I guess I did good for what someone else considered a pile of scrap. I counted over 100 wheels so far.
Some where there's got to be a huge pile of these rims stashed away in a warehouse, with as many of these bikes that were made, and considering how few of us in comparison still use and collect these versus the quanity of these bikes made over the years, along with all of the spare parts made, they can't all be gone. I still hate to think how many brand new rims or wheels were scrapped when these bikes started to become out of date in the bike shops.

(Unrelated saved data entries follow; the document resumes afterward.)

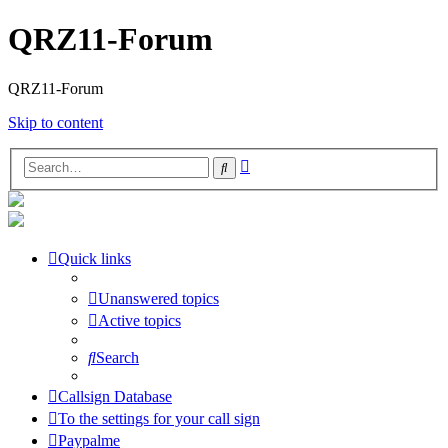
QRZ11-Forum
QRZ11-Forum
Skip to content
Advanced
Search
search
Quick links
Unanswered topics
Active topics
Search
Callsign Database
To the settings for your call sign
Paypalme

A few years ago, I was going crazy looking for a particular pair 27" alloy rims, and I happened to stop in a bike shop while on vacation, and found the owner cursing about all of the old 'junk' he's been stuck with over the years, when I asked what he meant, he said he had bought cases of the rims and had only a handful of them over the years, he called it all obsolete junk. I asked what he was going to do with them, and he said he was going to crush each one and toss them in his dumpster. I offered him $20 for the all of the rims he didn't want anymore, he said $30. I didn't argue the price, and I came home from vacation with rims packed in every available bit of space, and strapped to the roof of my car. I built myself a couple of wheelsets, saved a few spares, and more than paid for the vacation with the rest of the rims on eBay. I need to find a guy like that again, but with English rims.
| Kurt I tried to use the email on your website but it doesn't work. Could you email me, I may have some info for your website. Tom|
| Hello Tom,|
You can email me at firstname.lastname@example.org - I have yet to get that section of the site up and running.
| >I have a 1966 Robin Hood that has a chrome front hub, with an oil port|
Interesting. Never seen one before. Could be a replacement, or an earlier fitting before R.I. cheapened the Robin Hood line.
>All of these rims are marked Dunlop, none are SA branded and are the sqare Endrick Style rim.
Must be all pre-1968 parts then. By '68, Endricks were SA marked.
>The odd 40 hole front rim
Tell me, is the rim drilled for larger spokes as well, or just the hub?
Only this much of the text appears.